### ENTRIES SHOWN ###
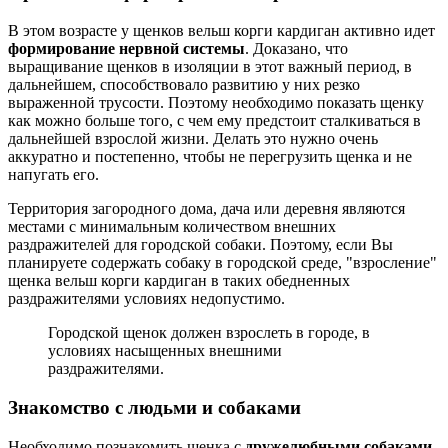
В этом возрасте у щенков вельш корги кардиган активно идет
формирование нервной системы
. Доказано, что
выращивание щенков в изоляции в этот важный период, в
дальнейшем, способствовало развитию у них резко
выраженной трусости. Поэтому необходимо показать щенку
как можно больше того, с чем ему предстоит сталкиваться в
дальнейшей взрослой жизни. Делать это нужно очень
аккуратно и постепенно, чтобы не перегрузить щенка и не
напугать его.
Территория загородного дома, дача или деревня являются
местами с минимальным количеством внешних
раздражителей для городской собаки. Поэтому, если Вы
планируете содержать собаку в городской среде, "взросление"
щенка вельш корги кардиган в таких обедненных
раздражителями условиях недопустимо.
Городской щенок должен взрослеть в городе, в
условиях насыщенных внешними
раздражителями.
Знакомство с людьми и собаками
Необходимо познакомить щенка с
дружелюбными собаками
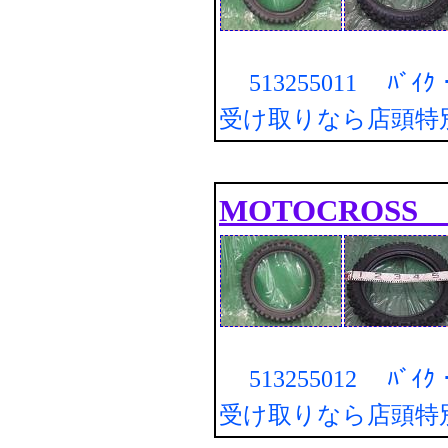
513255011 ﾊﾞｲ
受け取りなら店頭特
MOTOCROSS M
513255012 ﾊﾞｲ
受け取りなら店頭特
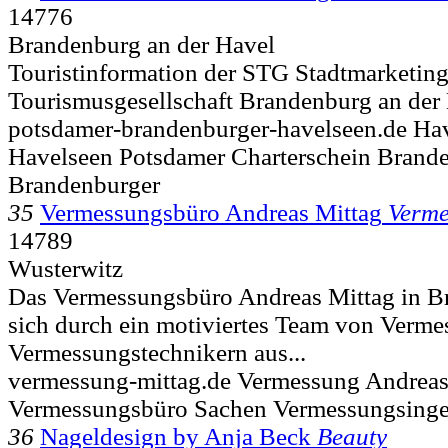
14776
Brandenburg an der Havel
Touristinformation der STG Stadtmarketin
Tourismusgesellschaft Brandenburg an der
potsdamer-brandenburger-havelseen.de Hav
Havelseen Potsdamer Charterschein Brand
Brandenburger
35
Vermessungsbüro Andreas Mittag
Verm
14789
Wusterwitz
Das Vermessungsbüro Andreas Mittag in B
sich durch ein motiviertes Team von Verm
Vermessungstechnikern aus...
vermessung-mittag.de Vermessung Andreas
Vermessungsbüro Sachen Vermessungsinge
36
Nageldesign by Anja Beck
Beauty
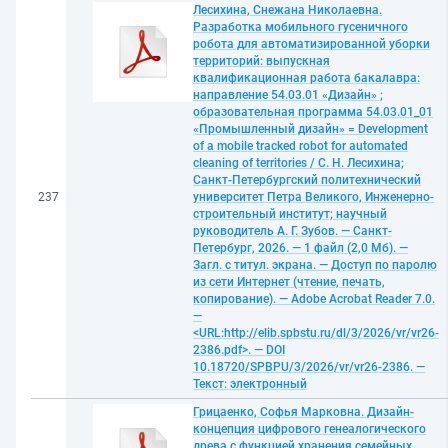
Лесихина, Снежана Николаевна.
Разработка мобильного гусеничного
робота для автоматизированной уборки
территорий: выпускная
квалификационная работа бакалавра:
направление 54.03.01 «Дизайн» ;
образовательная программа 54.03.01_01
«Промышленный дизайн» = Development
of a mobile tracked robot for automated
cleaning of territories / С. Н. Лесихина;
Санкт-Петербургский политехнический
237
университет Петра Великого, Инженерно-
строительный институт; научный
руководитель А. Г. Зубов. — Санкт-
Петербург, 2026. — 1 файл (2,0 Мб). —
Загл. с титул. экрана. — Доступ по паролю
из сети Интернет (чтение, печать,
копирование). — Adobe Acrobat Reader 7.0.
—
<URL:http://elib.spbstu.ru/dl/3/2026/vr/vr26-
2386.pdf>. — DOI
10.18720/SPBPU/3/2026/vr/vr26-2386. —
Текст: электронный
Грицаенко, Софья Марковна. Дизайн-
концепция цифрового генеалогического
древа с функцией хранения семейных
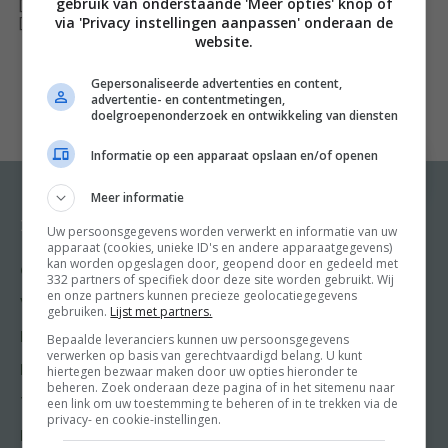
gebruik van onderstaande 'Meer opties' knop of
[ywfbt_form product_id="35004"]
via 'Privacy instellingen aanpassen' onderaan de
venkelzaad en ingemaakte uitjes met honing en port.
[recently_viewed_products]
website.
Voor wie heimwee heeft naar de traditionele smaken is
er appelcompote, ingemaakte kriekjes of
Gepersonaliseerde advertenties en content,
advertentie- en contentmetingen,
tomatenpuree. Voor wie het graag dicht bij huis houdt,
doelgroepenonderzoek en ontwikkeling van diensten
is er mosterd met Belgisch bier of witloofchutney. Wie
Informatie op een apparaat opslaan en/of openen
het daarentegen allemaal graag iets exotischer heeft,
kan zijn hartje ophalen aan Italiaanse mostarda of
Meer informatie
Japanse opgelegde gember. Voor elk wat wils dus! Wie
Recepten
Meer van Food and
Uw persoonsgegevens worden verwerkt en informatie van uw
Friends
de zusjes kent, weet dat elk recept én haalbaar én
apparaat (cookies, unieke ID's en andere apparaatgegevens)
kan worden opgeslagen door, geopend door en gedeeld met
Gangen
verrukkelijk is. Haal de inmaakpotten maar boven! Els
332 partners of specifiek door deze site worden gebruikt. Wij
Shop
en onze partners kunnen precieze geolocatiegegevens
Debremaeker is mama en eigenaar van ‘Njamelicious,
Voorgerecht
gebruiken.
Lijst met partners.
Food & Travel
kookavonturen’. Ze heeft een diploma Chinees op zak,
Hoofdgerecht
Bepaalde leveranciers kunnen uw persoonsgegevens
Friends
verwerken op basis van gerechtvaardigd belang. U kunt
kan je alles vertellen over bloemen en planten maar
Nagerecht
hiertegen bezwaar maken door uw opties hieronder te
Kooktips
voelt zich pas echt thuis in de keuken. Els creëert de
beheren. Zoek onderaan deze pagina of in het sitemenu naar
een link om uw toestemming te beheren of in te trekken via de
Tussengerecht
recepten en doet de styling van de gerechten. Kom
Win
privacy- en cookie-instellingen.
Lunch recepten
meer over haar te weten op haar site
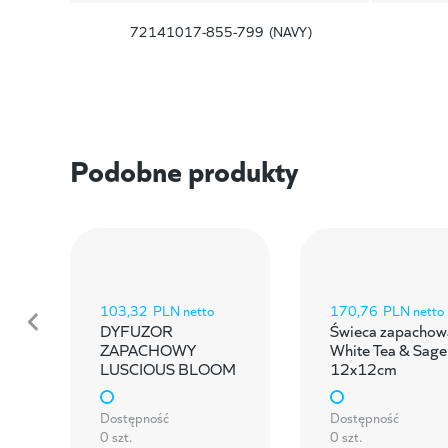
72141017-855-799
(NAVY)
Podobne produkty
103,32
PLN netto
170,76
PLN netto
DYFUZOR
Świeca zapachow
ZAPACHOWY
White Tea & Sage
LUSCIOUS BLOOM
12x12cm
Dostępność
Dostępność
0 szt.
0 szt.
###
__DIRECTIONS__
Please give the number of lines in the data where "собаками" appears, without any other words.

__EXERCISE ANSWER__
2